For those reasons I consider that I should allow the review, because on the face of the record there does appear to be a technical error, namely, the inclusion of the s.38(1)(b) further program condition. Accordingly, I grant the relief sought to that extent only, namely that I delete the further program condition, "supervision of a community corrections officer", which was made by the learned Judge in the County Court pursuant to s.38(1)(b) Sentencing Act 1991. I consider it is inappropriate to remit the matter back to the County Court for that to be done, as that would only involve unnecessary costs to the parties.

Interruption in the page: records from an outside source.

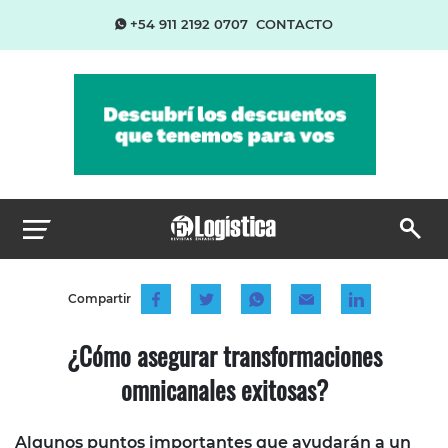
+54 911 2192 0707
CONTACTO
Compartir
¿Cómo asegurar transformaciones
omnicanales exitosas?
Algunos puntos importantes que ayudarán a un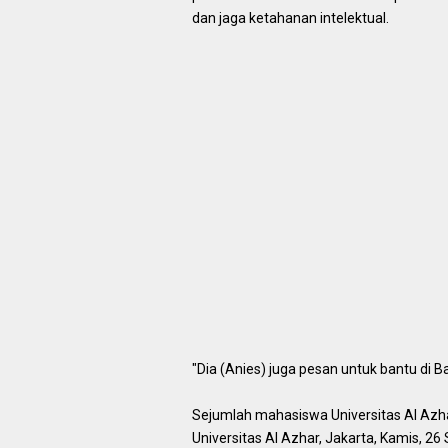
dan jaga ketahanan intelektual.
"Dia (Anies) juga pesan untuk bantu di B
Sejumlah mahasiswa Universitas Al Azh
Universitas Al Azhar, Jakarta, Kamis, 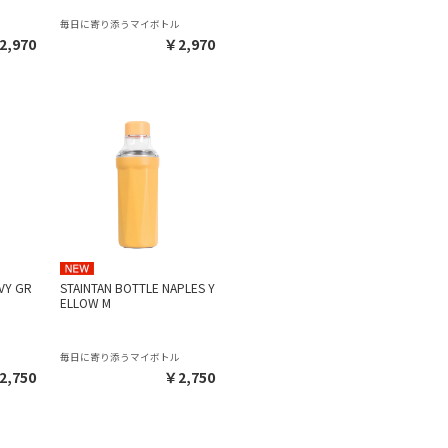
ル
毎日に寄り添うマイボトル
2,970
￥2,970
VY GR
STAINTAN BOTTLE NAPLES Y
ELLOW M
ル
毎日に寄り添うマイボトル
2,750
￥2,750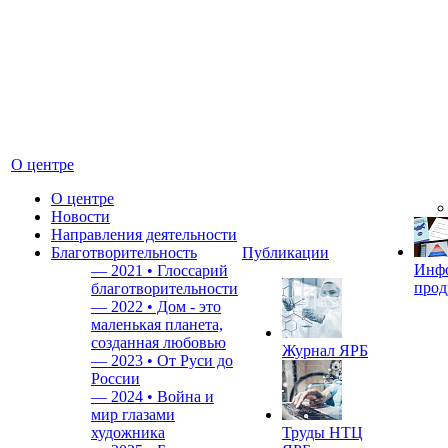
О центре
О центре
Новости
Направления деятельности
Благотворительность
Публикации
Инф
—
2021 • Глоссарий
прод
благотворительности
—
2022 • Дом - это
маленькая планета,
созданная любовью
Журнал ЯРБ
—
2023 • От Руси до
России
—
2024 • Война и
мир глазами
художника
Труды НТЦ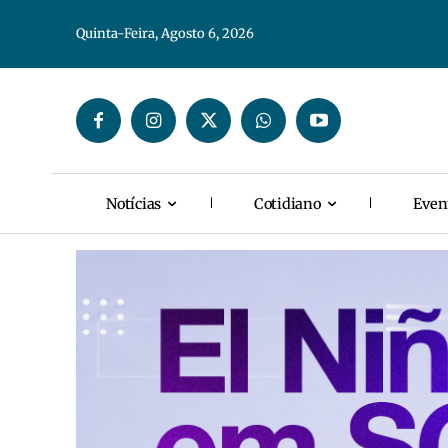
Quinta-Feira, Agosto 6, 2026
Notícias
Cotidiano
Even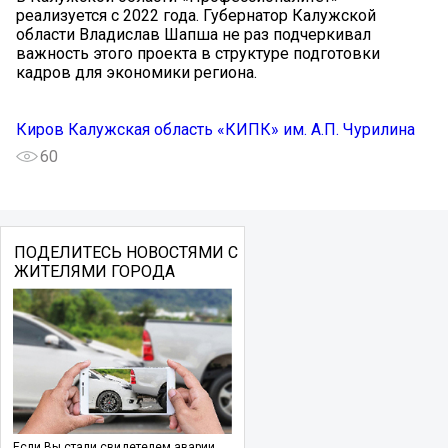
реализуется с 2022 года. Губернатор Калужской
области Владислав Шапша не раз подчеркивал
важность этого проекта в структуре подготовки
кадров для экономики региона.
Киров Калужская область «КИПК» им. А.П. Чурилина
60
ПОДЕЛИТЕСЬ НОВОСТЯМИ С
ЖИТЕЛЯМИ ГОРОДА
Если Вы стали свидетелем аварии,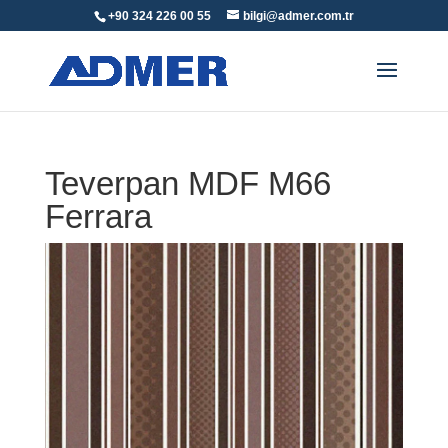
+90 324 226 00 55
bilgi@admer.com.tr
Teverpan MDF M66
Ferrara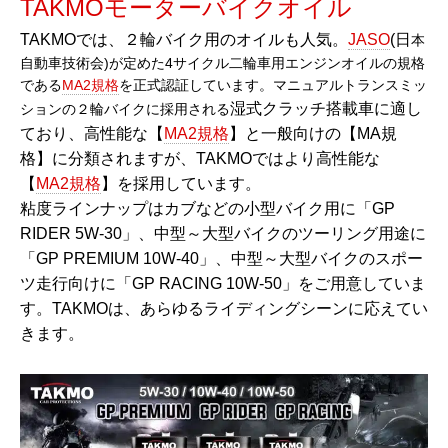
TAKMOモーターバイクオイル
TAKMOでは、２輪バイク用のオイルも人気。
JASO
(日
本
自動車技術会)が定めた4サイクル二輪車用エンジンオイルの規格
である
MA2規格
を正式認証しています。マニュアルトランスミッ
湿式クラッチ搭載車に適し
ションの２輪バイクに採用される
ており、高性能な【
MA2規格
】と一般向けの【MA規
格】に分類されますが、TAKMOではより高性能な
【
MA2規格
】を採用しています。
粘度ラインナップはカブなどの小型バイク用に「GP
RIDER 5W-30」、中型～大型バイクのツーリング用途に
「GP PREMIUM 10W-40」、中型～大型バイクのスポー
ツ走行向けに「GP RACING 10W-50」をご用意していま
す。TAKMOは、あらゆるライディングシーンに応えてい
きます。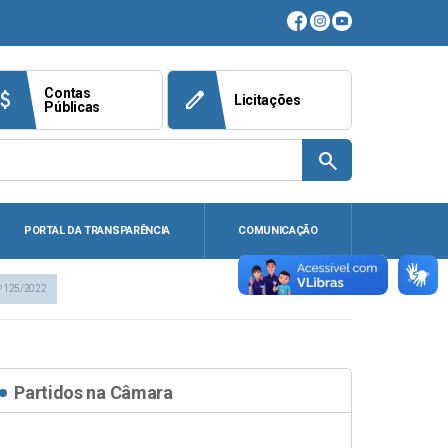
Contas
ach_money
edit
Licitações
Públicas
search
PORTAL DA TRANSPARÊNCIA
COMUNICAÇÃO
º 125/2022
Partidos na Câmara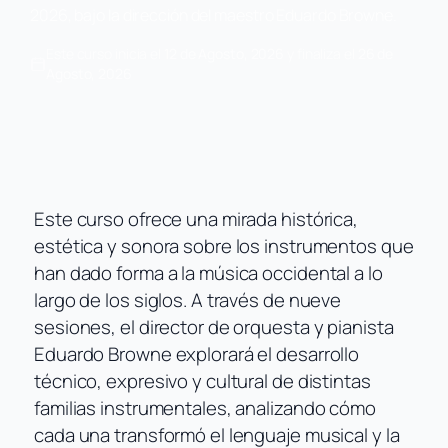
2026, bajo la dirección del maestro Eduardo Browne.
Este curso inicia el
12 de Agosto, 2026
y finaliza el
26 de
Agosto, 2026
Este curso ofrece una mirada histórica,
estética y sonora sobre los instrumentos que
han dado forma a la música occidental a lo
largo de los siglos. A través de nueve
sesiones, el director de orquesta y pianista
Eduardo Browne explorará el desarrollo
técnico, expresivo y cultural de distintas
familias instrumentales, analizando cómo
cada una transformó el lenguaje musical y la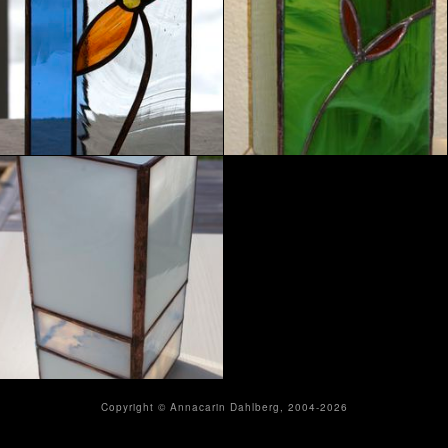
Copyright © Annacarin Dahlberg, 2004-2026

Finally, I do not consider that the allowing of the review on that slip, for in truth it is a slip, justifies the allocation of any costs to the plaintiff or the ordering of each party to pay its own costs. The reason that the plaintiff came to this court was to have the convictions quashed. That has failed. The mere slip in relation to the further program condition was not the purpose of the proceedings before me and I do not consider in the circumstances that any costs should be allowed against the defendants, nor should any order be made where each party pay its own costs. I consider the substance and justice of the matter requires that the substance of the judgment be followed and as a consequence I order that the plaintiff pay the costs of the defendants of this Order 56 review.